It is the rare film that is capable of offending both Trent Lott and Al Sharpton, but "Bringing Down the House" gets the job done, and how. An embarrassment for all concerned, this witless, odd-couple comedy slings separate but equal gibes at blacks and whites . . . and still manages to ridicule gays and Hispanics. Why was this picture made?

And what to make of Queen Latifah's involvement in this sorry debacle? Since she has acknowledged cleaning up the crude script, she clearly read the thing and agreed to play a hip-hop Aunt Jemima anyway. She is also listed as an executive producer of the project.

Steve Martin, whose career has been idling, needed a high-profile movie. But this one? Surely he couldn't have been this desperate for money or attention. His white guy without rhythm doesn't come off as badly as the other white characters. By going along with the program, though, Martin shares responsibility for the film's bigotry.

Martin plays Peter Sanderson, a strait-laced tax attorney who gets his groove on when Charlene Morton (Latifah) invades his staid bourgeois world. Recently divorced, Peter seeks and finds an online love connection with Charlene -- posing as a lanky, blond legal eagle. Hilarity ensues when a loud, plus-size African American shows up at his home for champagne and candlelight.
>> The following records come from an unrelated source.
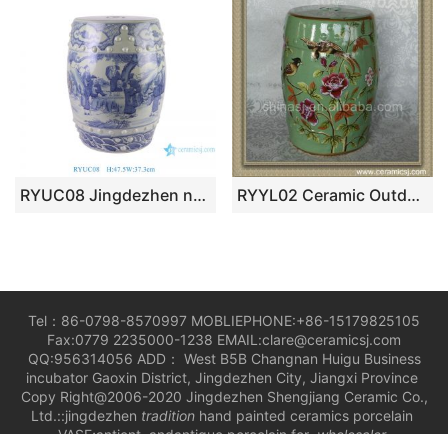
RYUC08 Jingdezhen new style blue and white hand painted character story design ceramic stool for home or garden
RYYL02 Ceramic Outdoor bench Stool
Tel：86-0798-8570997 MOBLIEPHONE:+86-15179825105
Fax:0779 2235000-1238 EMAIL:clare@ceramicsj.com
QQ:956314056 ADD： West B5B Changnan Huigu Business
incubator Gaoxin District, Jingdezhen City, Jiangxi Province
Copy Right@2006-2020 Jingdezhen Shengjiang Ceramic Co.,
Ltd.::jingdezhen
tradition
hand painted ceramics porcelain
VASE;antient andantique porcelain for
wholesaler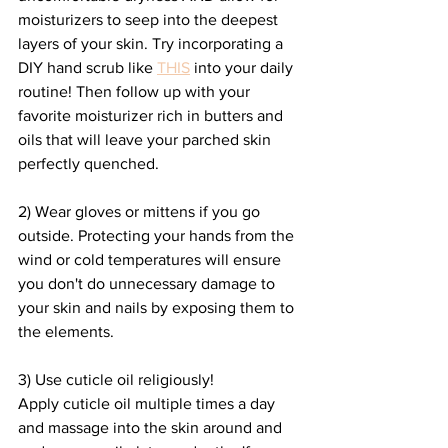
moisturizers to seep into the deepest 
layers of your skin. Try incorporating a 
DIY hand scrub like 
THIS
 into your daily 
routine! Then follow up with your 
favorite moisturizer rich in butters and 
oils that will leave your parched skin 
perfectly quenched.
2) Wear gloves or mittens if you go 
outside. Protecting your hands from the 
wind or cold temperatures will ensure 
you don't do unnecessary damage to 
your skin and nails by exposing them to 
the elements.
3) Use cuticle oil religiously! 
Apply cuticle oil multiple times a day 
and massage into the skin around and 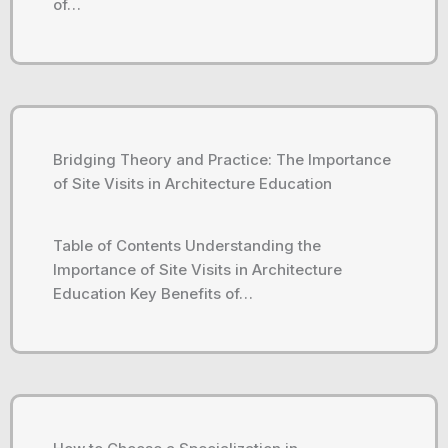
of…
Bridging Theory and Practice: The Importance
of Site Visits in Architecture Education
Table of Contents Understanding the
Importance of Site Visits in Architecture
Education Key Benefits of…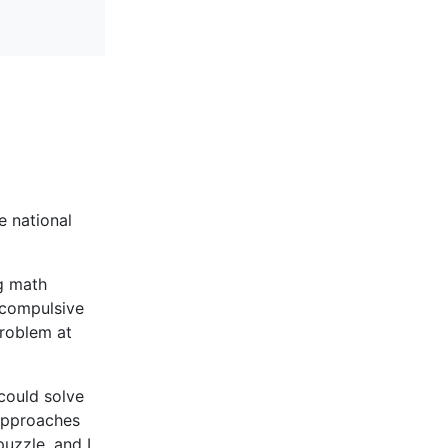
e national
g math
a compulsive
problem at
could solve
 approaches
puzzle, and I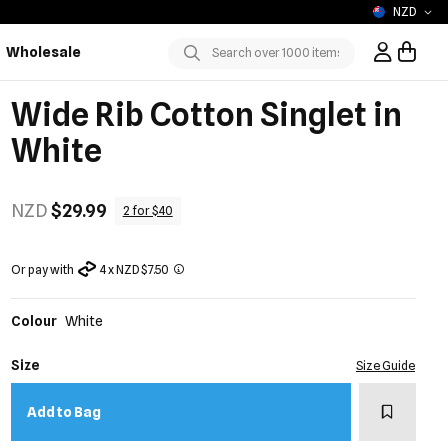
NZD
Wholesale
Sign In / R
Submit
Wide Rib Cotton Singlet in
White
NZD
$29.99
2 for $40
Or pay with
4 x NZD $7.50
Colour
White
Size
Size Guide
Add to w
Add to Bag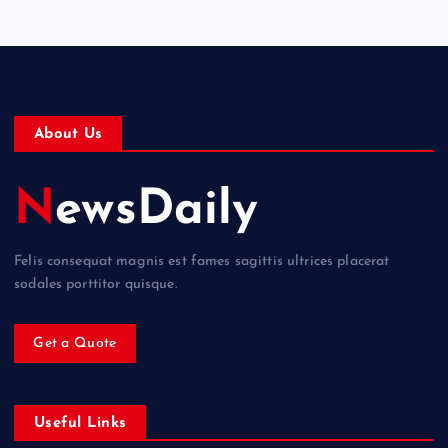
About Us
NewsDaily
Felis consequat magnis est fames sagittis ultrices placerat
sodales porttitor quisque.
Get a Quote
Useful Links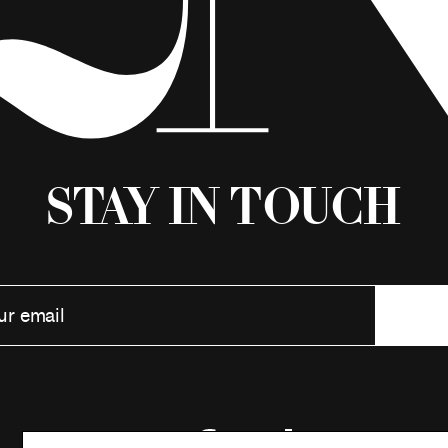
Stay in Touch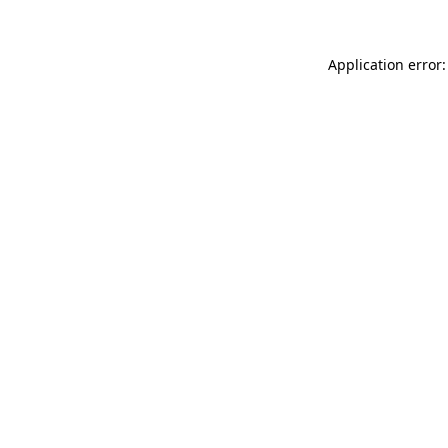
Application error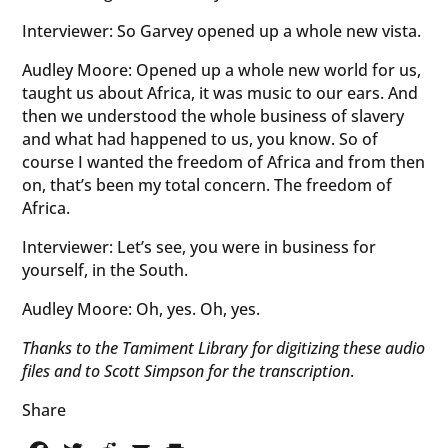
Interviewer: So Garvey opened up a whole new vista.
Audley Moore: Opened up a whole new world for us,
taught us about Africa, it was music to our ears. And
then we understood the whole business of slavery
and what had happened to us, you know. So of
course I wanted the freedom of Africa and from then
on, that’s been my total concern. The freedom of
Africa.
Interviewer: Let’s see, you were in business for
yourself, in the South.
Audley Moore: Oh, yes. Oh, yes.
Thanks to the Tamiment Library for digitizing these audio
files and to Scott Simpson for the transcription
.
Share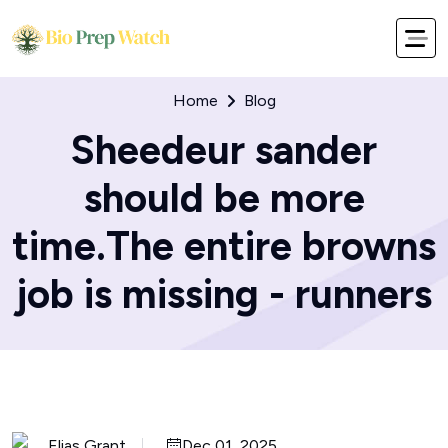
Home
Blog
Sheedeur sander
should be more
time.The entire browns
job is missing - runners
Elias Grant
Dec 01, 2025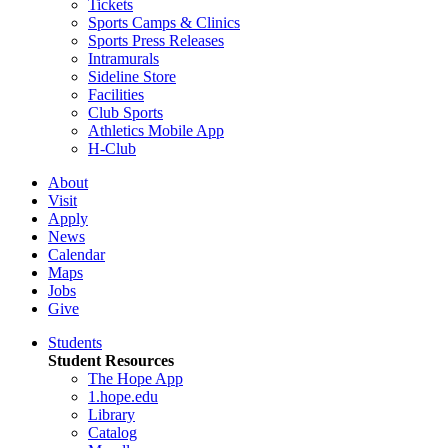
Tickets
Sports Camps & Clinics
Sports Press Releases
Intramurals
Sideline Store
Facilities
Club Sports
Athletics Mobile App
H-Club
About
Visit
Apply
News
Calendar
Maps
Jobs
Give
Students
Student Resources
The Hope App
1.hope.edu
Library
Catalog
Charlene, just escaped from prison, claims to be an innocent ex-con who is without resources and needs a lawyer to help clear her record. If he will agree to reopen her case pro bono, she won't sabotage his efforts to woo a crabby billionaire client (Joan Plowright) and to win back the affections of his two adorable children (Kimberly J. Brown and Angus T. Jones) and his lovely wife (Jean Smart).

Over the course of the movie, Charlene assumes the black woman's burden, which entails teaching Peter's son to read (a nudie magazine piques the tyke's interest), saving his daughter from a date-rapist and eventually reuniting him with his wife. But first, she shows him how to dance dirty, talk jive and kick up in the boudoir. (He's so inept at the latter, you'd think white men can't . . . but the evidence doesn't bear this conclusion out.)

Meanwhile Peter puts Charlene in all manner of humiliating situations. At his restricted country club, she is taunted by his ex-wife's inexplicably racist sister Ashley (Missi Pyle), a gold-digger who dates drooling geezers. Another riotous notion. Charlene does get back at Ashley in a surprisingly vicious rumble in the ladies' room.

But Charlene must swallow her pride when Peter begs her to wear a maid's uniform and serve dinner to his prospective client. Though the dowager is obviously British, she begins to reminisce about the black family servants of her childhood. Then she begins to warble a happy darky song from her days on the plantation: "Massa gonna sell some slaves today . . . " She invites Charlene to sing along.

There's another nasty incident involving Peter's nosy, intolerant neighbor (Betty White). Lest the neighbor discover Charlene on the stoop, Peter shoves her into the shrubbery. "I thought I heard a Negro," says the busybody. "No Negro here," he assures her.

Predictably, Peter and Charlene eventually bond and he screws up the courage to help clear her name. To do so, he must corner the real culprit in an all-black nightclub in the ghetto. His idiotic attempt to fit in with the homies is the movie's high point -- for whatever that's worth.

Even with two talented comic actors like Latifah and Martin aboard, the few laughs must be dragged kicking and screaming from this clash of cultural stereotypes. Eugene Levy steals the show with his deadpan delivery of hipster speak and his dogged pursuit of the sassy heroine. Levy also portrays one of the film's few likable characters of any shade. (Condolences to White, Plowright and Pyle.)

Jason Filardi, a first-time screenwriter, includes only one middle-class black character: Peter's seldom-seen secretary. To watch this movie, you would think that virtually all whites are rich, snooty and stupid, and that virtually all blacks are poor, thuggish and stupid.

The moviemakers leave us with a message that only they have managed to avoid: Yes, we are a diverse nation, but can't we all get along?

Bringing Down the House (105 minutes, at area theaters) is rated PG-13 for language, sexual humor and drug content.

Steve Martin, left, Queen Latifah and Eugene Levy in the politically incorrect "Bringing Down the House," which somehow manages to insult practically everyone.